Officer in Breonna Taylor shooting fired
One of the three Louisville, Kentucky police officers involved in the March 13 shooting death of Breonna Taylor has been fired. The Louisville Metro Police Department on Tuesday announced Brett Hankinson’s firing, stating in his termination letter, in part, that he “displayed an extreme indifference to the value of human life” when he fired ten rounds into Taylor’s apartment while executing a no-knock warrant, shooting “into a patio door and window which were covered with material that completely prevented [Hankinson] from verifying any person as an immediate threat or more importantly any innocent persons present,” violating the force’s Obedience to Rules and Regulations guidelines, as well as the Use of Deadly Force rules. Taylor, a 26-year-old EMT, was shot eight times in her bed as she slept. During the incident, Taylor’s boyfriend, Kenneth Walker, heard the plainclothes officers attempting to break down the door. Walker took out his licensed gun and fired it, according to investigators, prompting police to shoot. Earlier this month, the Louisville Metro Council unanimously passed Breonna’s Law, which outlaws no-knock warrants and requires that police body cameras be turned on before and after every search.
Charleston, S.C. removes monument to former VP John Calhoun
Just hours after the Charleston, S.C. city council on Tuesday night unanimously voted to remove it, workers began disassembling the towering public monument to former Senator and Vice President John C. Calhoun in the city’s Marion Square.

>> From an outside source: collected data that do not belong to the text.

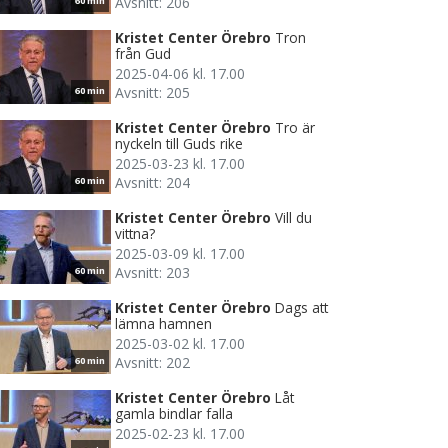
Avsnitt: 206
60 min
Kristet Center Örebro
Tron
från Gud
2025-04-06 kl. 17.00
Avsnitt: 205
60 min
Kristet Center Örebro
Tro är
nyckeln till Guds rike
2025-03-23 kl. 17.00
Avsnitt: 204
60 min
Kristet Center Örebro
Vill du
vittna?
2025-03-09 kl. 17.00
Avsnitt: 203
60 min
Kristet Center Örebro
Dags att
lämna hamnen
2025-03-02 kl. 17.00
Avsnitt: 202
60 min
Kristet Center Örebro
Låt
gamla bindlar falla
2025-02-23 kl. 17.00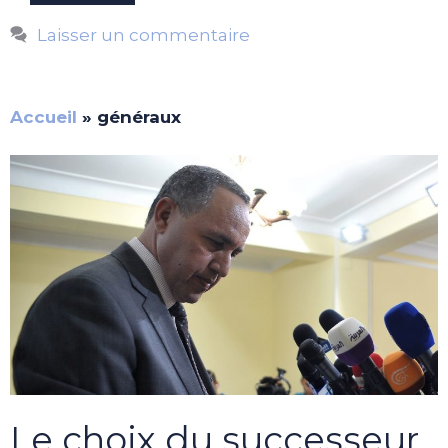
Laisser un commentaire
Accueil
»
généraux
Le choix du successeur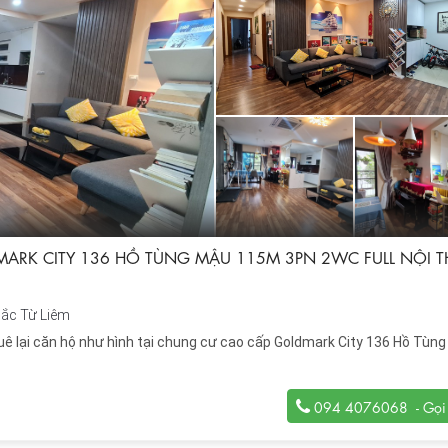
ARK CITY 136 HỒ TÙNG MẬU 115M 3PN 2WC FULL NỘI T
ắc Từ Liêm
huê lại căn hộ như hình tại chung cư cao cấp Goldmark City 136 Hồ Tùn
094 4076068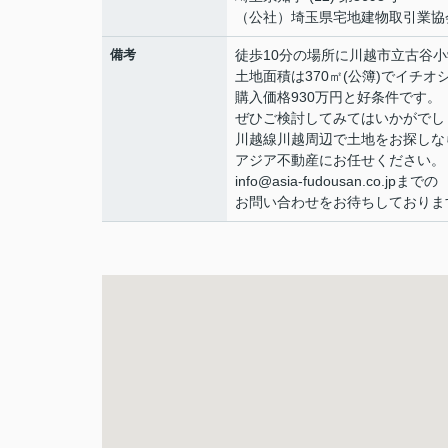
（公社）埼玉県宅地建物取引業協
備考
徒歩10分の場所に川越市立古谷
土地面積は370㎡(公簿)でイチオ
購入価格930万円と好条件です。
ぜひご検討してみてはいかがでし
川越線川越周辺で土地をお探しな
アジア不動産にお任せください。
info@asia-fudousan.co.jpまでの
お問い合わせをお待ちしておりま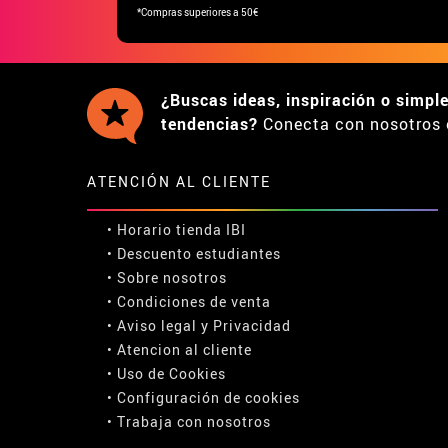
*Compras superiores a 50€
¿Buscas ideas, inspiración o simpl
tendencias?
Conecta con nosotros 
ATENCIÓN AL CLIENTE
• Horario tienda IBI
•
Descuento estudiantes
• Sobre nosotros
• Condiciones de venta
• Aviso legal
y
Privacidad
• Atencion al cliente
• Uso de Cookies
•
Configuración de cookies
• Trabaja con nosotros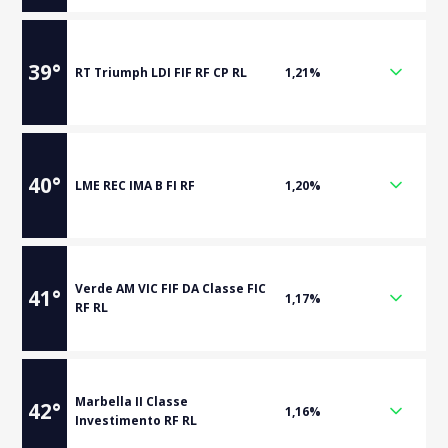
39
°
RT Triumph LDI FIF RF CP RL
1,21%
40
°
LME REC IMA B FI RF
1,20%
Verde AM VIC FIF DA Classe FIC
41
°
1,17%
RF RL
Marbella II Classe
42
°
1,16%
Investimento RF RL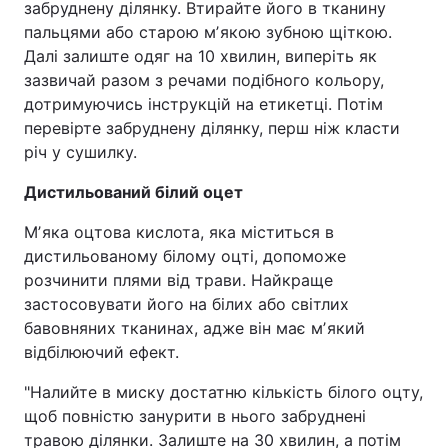
забруднену ділянку. Втирайте його в тканину
пальцями або старою мʼякою зубною щіткою.
Далі залиште одяг на 10 хвилин, виперіть як
зазвичай разом з речами подібного кольору,
дотримуючись інструкцій на етикетці. Потім
перевірте забруднену ділянку, перш ніж класти
річ у сушилку.
Дистильований білий оцет
Мʼяка оцтова кислота, яка міститься в
дистильованому білому оцті, допоможе
розчинити плями від трави. Найкраще
застосовувати його на білих або світлих
бавовняних тканинах, адже він має мʼякий
відбілюючий ефект.
"Налийте в миску достатню кількість білого оцту,
щоб повністю занурити в нього забруднені
травою ділянки. Залиште на 30 хвилин, а потім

Workers labored overnight at the task, which continued as the morning dawned. The nearly 124-year-old statue of Calhoun sits atop a plinth that places it 115 above ground level, a measure taken in 1896 to prevent it from being vandalized, as the initial version was. The monument has been a recurring center of controversy ever since, more so in recent years, because of Calhoun’s staunch white supremacist and pro-slavery views. The city council’s resolution will see the statue head to an academic institution or a museum at a later date “where it can be contextualized,” Mayor John Tecklenburg said before Tuesday’s vote.
COVID-19 numbers
Here’s the latest data on COVID-19 coronavirus infections and deaths.
Latest reported numbers globally per Johns Hopkins University
Global diagnosed cases: 9,273,773
Global deaths: 477,807. The United States has the most deaths of any single country, with 121,225.
Number of countries/regions: at least 188
Total patients recovered globally: 4,645,628
Latest reported numbers in the United States per Johns Hopkins University
There are at least 2,347,102 diagnosed cases in 50 states + the District of Columbia, Puerto Rico and Guam. This is more than in any other country.
U.S. deaths: at least 121,225. New York State has the greatest number of reported deaths in the U.S., with 31,232.
U.S. total patients recovered: 647,548
U.S. total people tested: 28,065,065
The greatest number of reported COVID-19 cases in the U.S. is in New York, with 389,085 confirmed cases out of a total state population of 19.5 million. That is the most reported cases than in any other single region in the world.
COVID-19 headlines
New study finds COVID-19 antibodies may fade quickly in some
When the body successfully fights off a viral infection, the antibodies the immune system creates help safeguard the body from future infection. Such is the hope for those who have recovered from COVID-19 infection. But a new Chinese study, reported in the journal Nature Medicine, finds those antibodies may fade in as little as two months in COVID-19-positive people who remained asymptomatic. The antibodies lasted longer in people who tested positive for the virus and who also displayed symptoms of infection. The data suggest that asymptomatic people had a weaker immune response to the virus. Most people who have recovered from COVID-19 develop antibodies, but the extent and duration of that protection remains unknown.
Major League Baseball announces regular season to start next month
Good news for sports fans starving for some action during the pandemic. Major League Baseball Commissioner Robert D. Manfred Jr. announced Tuesday that Major League Baseball anticipates beginning its 2020 regular season on July 23 or July 24. MLB submitted a proposed 60-game regular season to the MLB Players Association for its review, to which the Players Association agreed, tweeting Tuesday night, “All remaining issues have been resolved and Players are reporting to training camps.” The schedule features mostly divisional play, ESPN reports, with the remaining portion of each Club’s games against their opposite league’s corresponding geographical division. It also emphasizes player safety amid the ongoing COVID-19 pandemic, including a COVID-19 injured list with no limit to the time that can be spent on it. Players will also be tested every other day for COVID-19, even if they show no symptoms.